[Extracted page text data]
•••

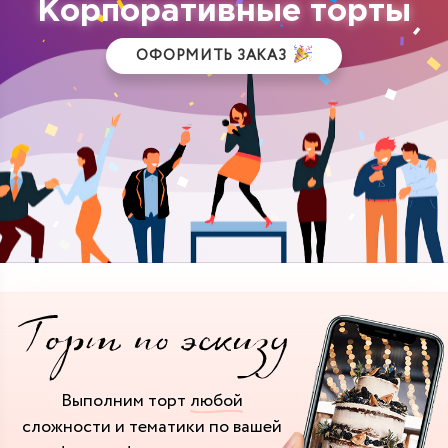
Корпоративные торты
ОФОРМИТЬ ЗАКАЗ
Выполним торт
любой
сложности и тематики
по вашей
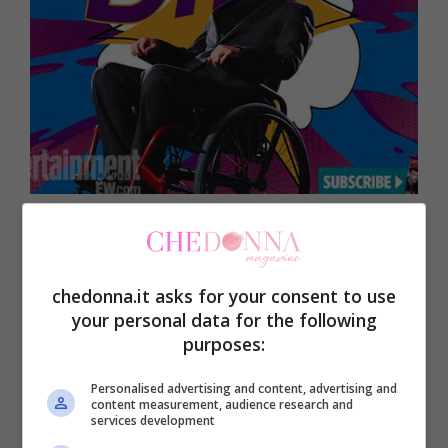
chedonna.it asks for your consent to use
Kitty sarà Femme Fatale e Marley sarà
your personal data for the following
Woman Fierce
purposes:
Personalised advertising and content, advertising and
content measurement, audience research and
services development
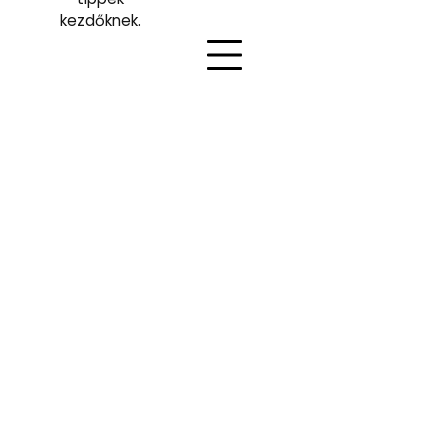
kezdőknek.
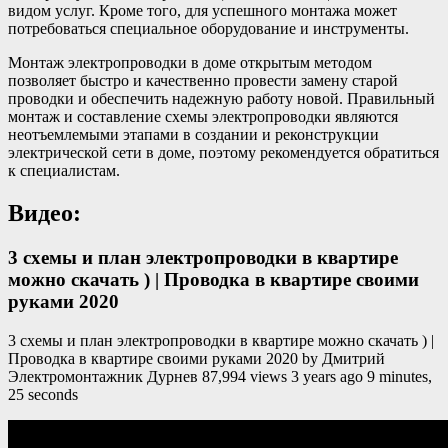
видом услуг. Кроме того, для успешного монтажа может
потребоваться специальное оборудование и инструменты.
Монтаж электропроводки в доме открытым методом
позволяет быстро и качественно провести замену старой
проводки и обеспечить надежную работу новой. Правильный
монтаж и составление схемы электропроводки являются
неотъемлемыми этапами в создании и реконструкции
электрической сети в доме, поэтому рекомендуется обратиться
к специалистам.
Видео:
3 схемы и план электропроводки в квартире
можно скачать ) | Проводка в квартире своими
руками 2020
3 схемы и план электропроводки в квартире можно скачать ) |
Проводка в квартире своими руками 2020 by Дмитрий
Электромонтажник Дурнев 87,994 views 3 years ago 9 minutes,
25 seconds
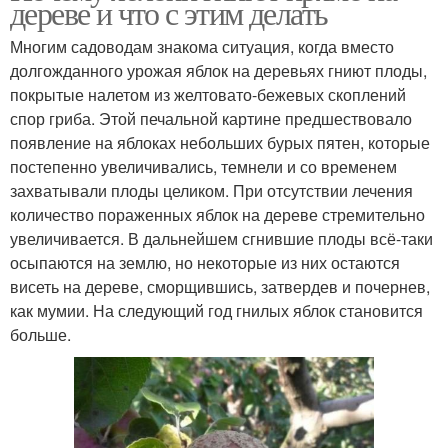
дереве и что с этим делать
Многим садоводам знакома ситуация, когда вместо
долгожданного урожая яблок на деревьях гниют плоды,
покрытые налетом из желтовато-бежевых скоплений
спор гриба. Этой печальной картине предшествовало
появление на яблоках небольших бурых пятен, которые
постепенно увеличивались, темнели и со временем
захватывали плоды целиком. При отсутствии лечения
количество пораженных яблок на дереве стремительно
увеличивается. В дальнейшем сгнившие плоды всё-таки
осыпаются на землю, но некоторые из них остаются
висеть на дереве, сморщившись, затвердев и почернев,
как мумии. На следующий год гнилых яблок становится
больше.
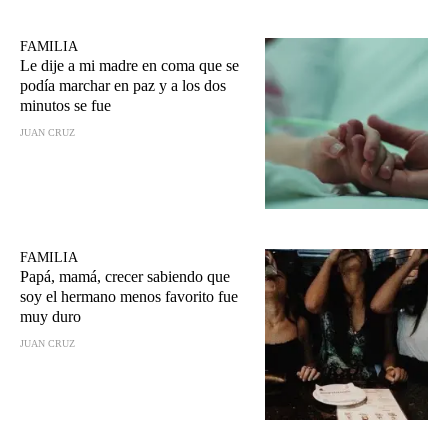
FAMILIA
Le dije a mi madre en coma que se
podía marchar en paz y a los dos
minutos se fue
JUAN CRUZ
FAMILIA
Papá, mamá, crecer sabiendo que
soy el hermano menos favorito fue
muy duro
JUAN CRUZ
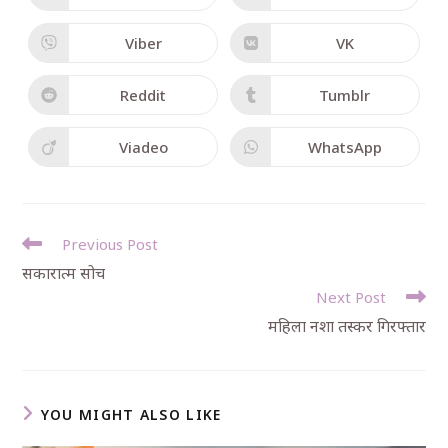
Viber
VK
Reddit
Tumblr
Viadeo
WhatsApp
Previous Post
सकारात्म सोच
Next Post
महिला नशा तस्कर गिरफ्तार
YOU MIGHT ALSO LIKE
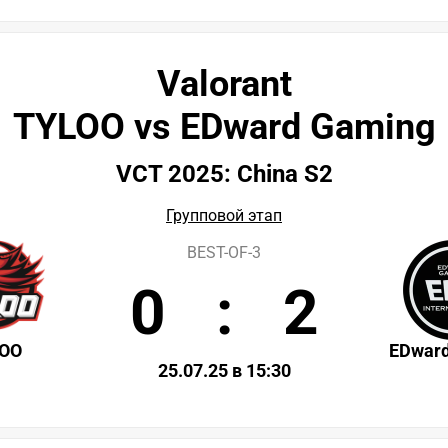
Valorant
TYLOO vs EDward Gaming
VCT 2025: China S2
Групповой этап
BEST-OF-3
0
:
2
LOO
EDwar
25.07.25 в 15:30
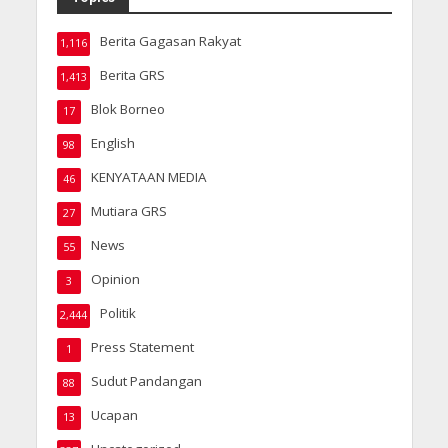
Berita Gagasan Rakyat
1,116
Berita GRS
1,413
Blok Borneo
17
English
98
KENYATAAN MEDIA
46
Mutiara GRS
27
News
55
Opinion
3
Politik
2,444
Press Statement
1
Sudut Pandangan
88
Ucapan
13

•••

* WHAT TO WORK ON
Locate the lines above that contain "квартире" and copy them.

* RESPONSE TO THIS TASK
3 схемы и план электропроводки в квартире
можно скачать ) | Проводка в квартире своими
3 схемы и план электропроводки в квартире можно скачать ) |
Проводка в квартире своими руками 2020 by Дмитрий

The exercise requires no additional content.